September 19th, 2009 17 comments

A lot of fuss has been made about run-away VM sprawl in enterprises who are heavily virtualized due to the ease with which a VM can constructed and operationalized.

I’m not convinced about the reality versus the potential of VM Sprawl, meaning that I have no evidence from anyone facing this issue to date.  I wrote about this a while ago here.

As virtualization and the attendant vendors push more from enterprise virtualization to enterprise Clouds, what I’m actually more concerned with is SaaSprawl.

This scenario describes how enterprises will deal with managing what could amount to dozens of “CloudSourced” SaaS vendors as companies edge toward Cloud adoption by cherry picking applications for externalization using SaaS as the platforms, technologies and standards catch up to allow those pesky workloads that used to run internally, to do the same externally…

Outsource email, security, CRM, ERP, Legal/HR, Purchasing, Desktop apps — all from different vendors, each with different contracts, SLA’s, data integration issues, security concerns, audit constraints, regulatory compliance hiccups.

What we likely could end up with is another illustration of a “squeezing the balloon” problem; trading off CapEx for what I call OopsEx — realizing what might amount to substituting one problem for another as you trade reduced upfront (and on-going) capital investment for what amounts to on-going management, security, compliance and service-level management issues in the long term.

Thoughts?

There’s A Difference Between Application/OS Multitenancy and Data(base) Multitenancy

August 8th, 2009 2 comments

ninjasquirrelThere I was in the middle of a half moon yoga pose when the thought hit…

I was on a Telepresence the other day with @jamesurquhart and a couple of other colleagues and we were discussing the notion of Cloud services and multitenancy again.

I brought up a well-known Cloud provider who serves thousands (if not tens of thousands) of unique customers.  I argued that based upon what I was told by system architects, the service was never really designed with multitenancy in mind.  James argued to the contrary maintaining that he has had numerous discussions with the same architects and was convinced my point was invalid.

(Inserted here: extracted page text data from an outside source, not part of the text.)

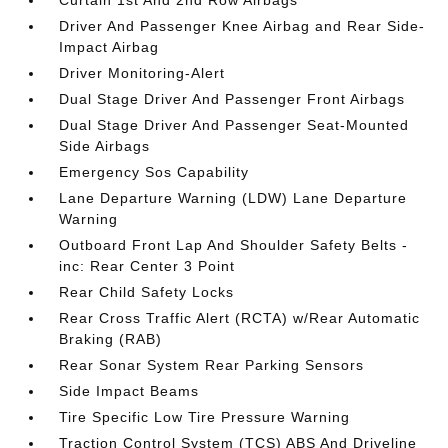
Curtain 1st And 2nd Row Airbags
Driver And Passenger Knee Airbag and Rear Side-
Impact Airbag
Driver Monitoring-Alert
Dual Stage Driver And Passenger Front Airbags
Dual Stage Driver And Passenger Seat-Mounted
Side Airbags
Emergency Sos Capability
Lane Departure Warning (LDW) Lane Departure
Warning
Outboard Front Lap And Shoulder Safety Belts -
inc: Rear Center 3 Point
Rear Child Safety Locks
Rear Cross Traffic Alert (RCTA) w/Rear Automatic
Braking (RAB)
Rear Sonar System Rear Parking Sensors
Side Impact Beams
Tire Specific Low Tire Pressure Warning
Traction Control System (TCS) ABS And Driveline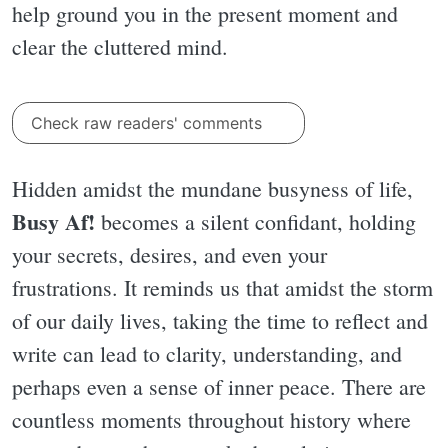
help ground you in the present moment and
clear the cluttered mind.
Check raw readers' comments
Hidden amidst the mundane busyness of life,
Busy Af!
becomes a silent confidant, holding
your secrets, desires, and even your
frustrations. It reminds us that amidst the storm
of our daily lives, taking the time to reflect and
write can lead to clarity, understanding, and
perhaps even a sense of inner peace. There are
countless moments throughout history where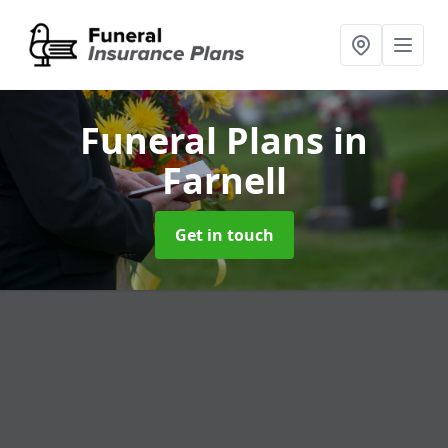
Funeral Plans
in
Farnell
Get in touch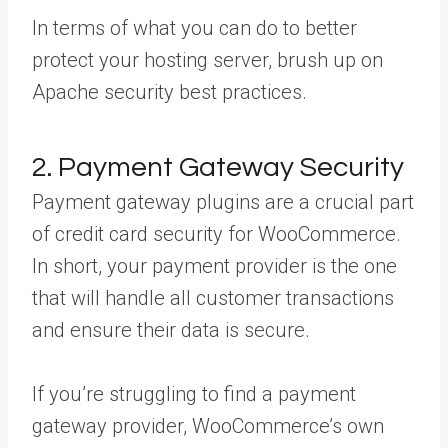
In terms of what you can do to better
protect your hosting server, brush up on
Apache security best practices.
2. Payment Gateway Security
Payment gateway plugins are a crucial part
of credit card security for WooCommerce.
In short, your payment provider is the one
that will handle all customer transactions
and ensure their data is secure.
If you’re struggling to find a payment
gateway provider, WooCommerce’s own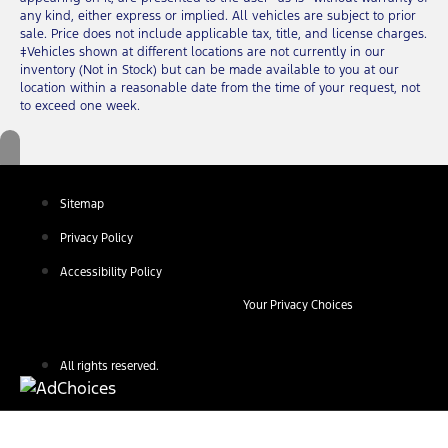
any kind, either express or implied. All vehicles are subject to prior
sale. Price does not include applicable tax, title, and license charges.
‡Vehicles shown at different locations are not currently in our
inventory (Not in Stock) but can be made available to you at our
location within a reasonable date from the time of your request, not
to exceed one week.
Sitemap
Privacy Policy
Accessibility Policy
Your Privacy Choices
All rights reserved.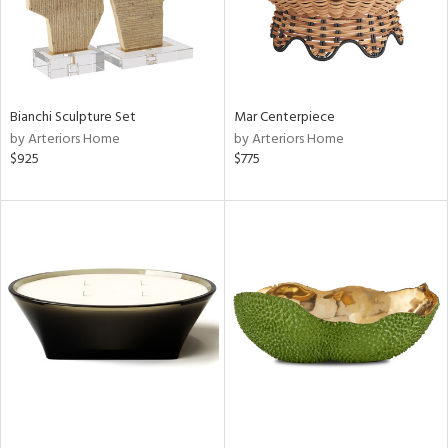
Bianchi Sculpture Set
Mar Centerpiece
by Arteriors Home
by Arteriors Home
$925
$775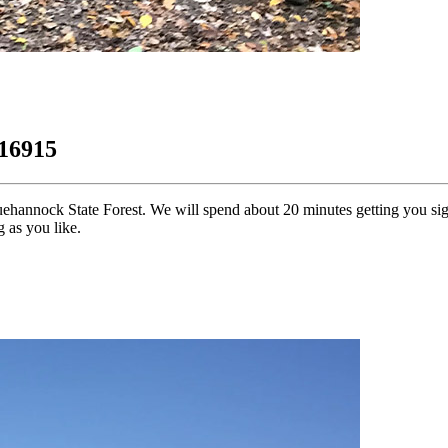
 16915
uehannock State Forest. We will spend about 20 minutes getting you si
 as you like.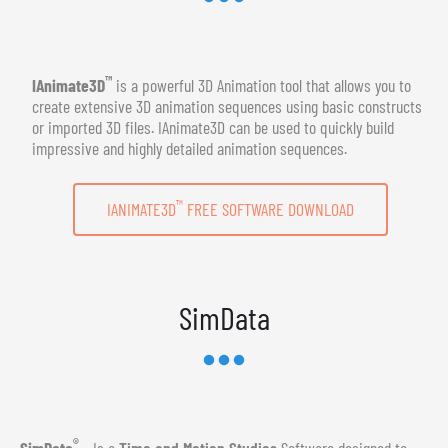
™
IAnimate3D
is a powerful 3D Animation tool that allows you to
create extensive 3D animation sequences using basic constructs
or imported 3D files. IAnimate3D can be used to quickly build
impressive and highly detailed animation sequences.
™
IANIMATE3D
FREE SOFTWARE DOWNLOAD
SimData
®
SimData
- Is a
Time and Motion Studies
Software designed to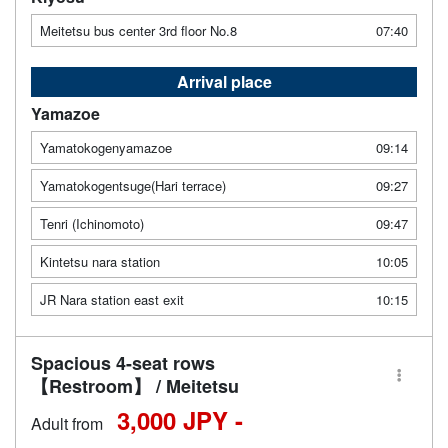
Meitetsu bus center 3rd floor No.8
07:40
Arrival place
Yamazoe
Yamatokogenyamazoe
09:14
Yamatokogentsuge(Hari terrace)
09:27
Tenri (Ichinomoto)
09:47
Kintetsu nara station
10:05
JR Nara station east exit
10:15
Spacious 4-seat rows
【Restroom】 / Meitetsu
3,000 JPY -
Adult from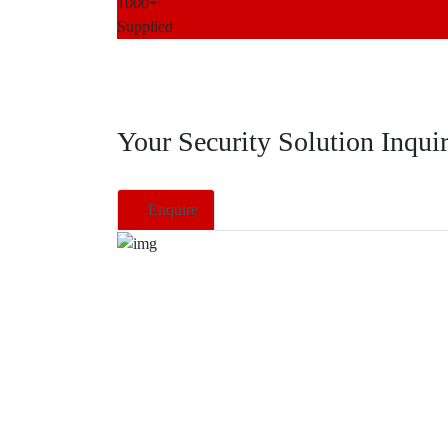
1000+
Supplied
Your Security Solution Inqui
Enquire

This got me thinking as to how, if we were talking to the same architects, we came away with a diametrically opposed understanding.

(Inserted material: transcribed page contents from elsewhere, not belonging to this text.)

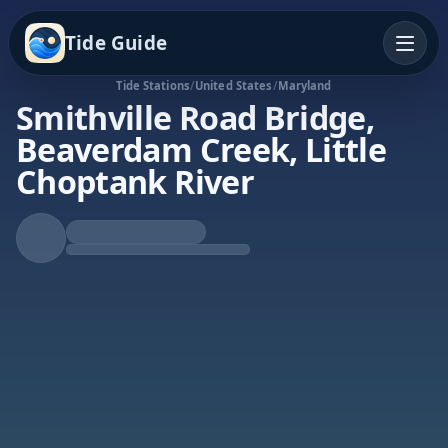
Tide Guide
Tide Stations
/
United States
/
Maryland
Smithville Road Bridge,
Beaverdam Creek, Little
Choptank River
Falling Tide
Low at 5:32p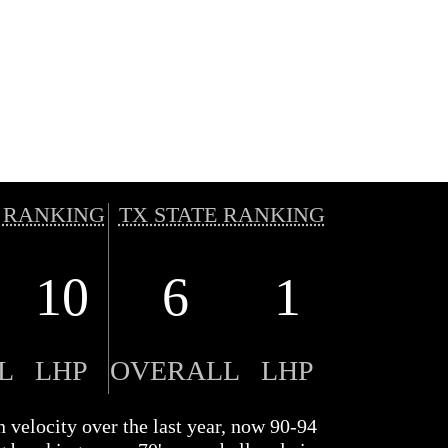
 RANKING
TX STATE RANKING
10
6
1
L
LHP
OVERALL
LHP
n velocity over the last year, now 90-94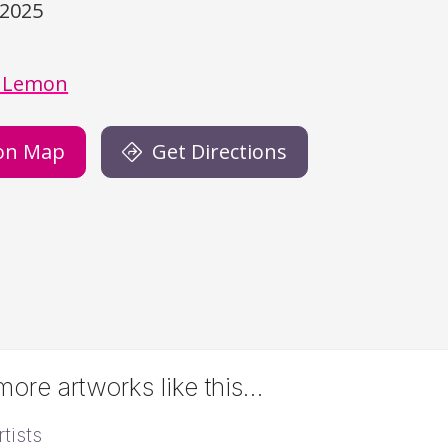
/2025
)
 Lemon
on Map
Get Directions
ore artworks like this…
tists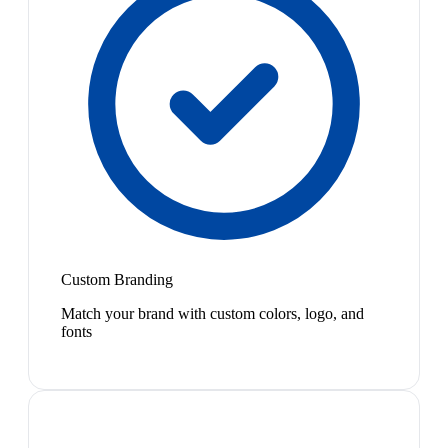
Custom Branding
Match your brand with custom colors, logo, and
fonts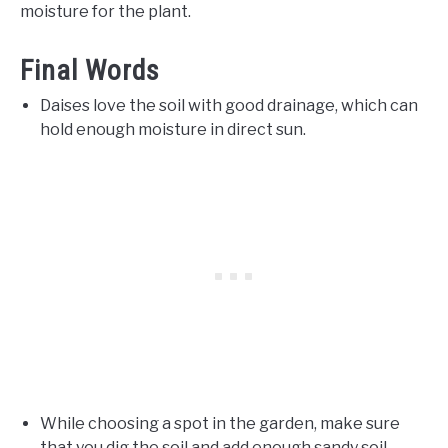
moisture for the plant.
Final Words
Daises love the soil with good drainage, which can
hold enough moisture in direct sun.
While choosing a spot in the garden, make sure
that you dig the soil and add enough sandy soil.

It should be noted that this vendor does not use server/OS virtualization in their offering and since multitenancy is often (improperly) associated directly with server/OS virtualization, we recognized that this wasn’t our disconnect.

Then it dawned on me (well today, during Yoga.)  I was talking about the notion of application multitenancy and James was talking about the database/datastore aspects of multitenancy!  The front-end versus the back-end versus the entire stack…

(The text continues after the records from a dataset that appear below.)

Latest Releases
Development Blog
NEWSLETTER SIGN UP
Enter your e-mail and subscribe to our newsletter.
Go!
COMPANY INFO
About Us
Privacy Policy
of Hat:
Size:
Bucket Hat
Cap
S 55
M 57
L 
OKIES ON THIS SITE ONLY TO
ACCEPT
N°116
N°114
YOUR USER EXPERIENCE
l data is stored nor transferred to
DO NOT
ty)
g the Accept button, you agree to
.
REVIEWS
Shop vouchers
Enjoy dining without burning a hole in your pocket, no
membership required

So of course from James’ perspective, the architects definitely built the database, schemas and table structures to support isolated, discrete and “secure” multitenancy.

However from my perspective, the application itself — a single application — isn’t “multitenant” insomuch as it is multi-user.  The application provides a common programmatic entry point (however customized in presentation) to a specific dataset to which James was referring.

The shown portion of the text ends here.